It wasn't Askew's scepticism which infuriated her so much as the slyness of it—his assumption that she couldn't be certain it was there. "If you want to discuss movies with me you'll have to enroll in my class," she said, but that was all the lightness she could summon up. "Maybe I should make this one point clear. You confiscated all our videos, the police did, but you won't be prosecuting. Someone someplace must have seen some sense."

"If you say so, Mrs. Travis."

"Listen," Susanne said, and steadied her lips with a finger. "If either of you feels my son and I deserve what's been happening to us these last few months, if you feel we brought it on ourselves somehow, don't be afraid to share your thoughts with me. Let's at least respect each other."

Angel cleared his throat with two high sharp curt sounds. "Maybe if your husband—"

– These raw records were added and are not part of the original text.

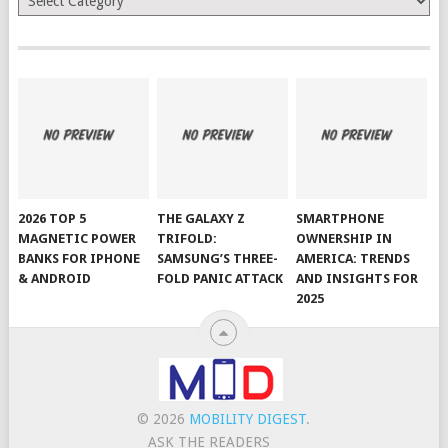
2026 TOP 5
THE GALAXY Z
SMARTPHONE
MAGNETIC POWER
TRIFOLD:
OWNERSHIP IN
BANKS FOR IPHONE
SAMSUNG’S THREE-
AMERICA: TRENDS
& ANDROID
FOLD PANIC ATTACK
AND INSIGHTS FOR
2025
© 2026
MOBILITY DIGEST
.
ASK THE READERS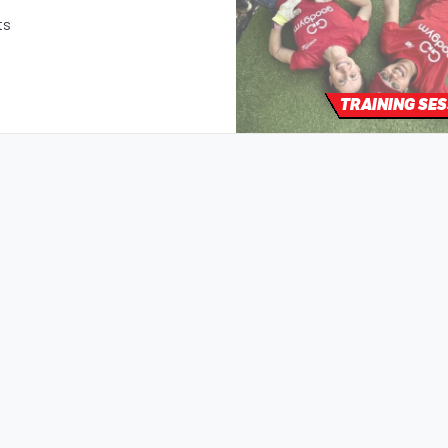
ts
TRAINING SE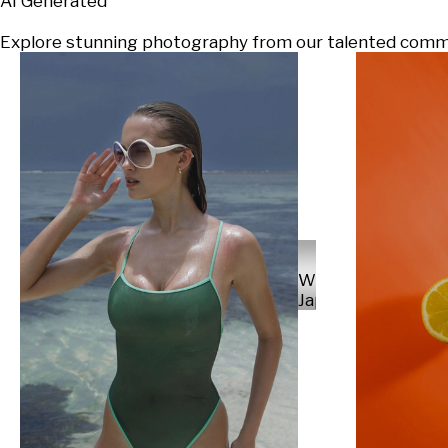
AI Generated
Explore stunning photography from our talented communi
Will
Japs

"We aren't here to express that kind of opinion, Mrs. Travis. I hope you don't think it would affect our handling of your problem."

"I hope I won't have reason to. Maybe if my husband what?"

"Mrs. Travis, we can argue," Askew said, "or we can do our best to find out what's happened to your son."

"Fine, let's do that. I'm convinced I need your help to find him. If I haven't convinced you, just tell me how."

Askew met her stare with his wide-angled gaze. "I still need the details I asked you for."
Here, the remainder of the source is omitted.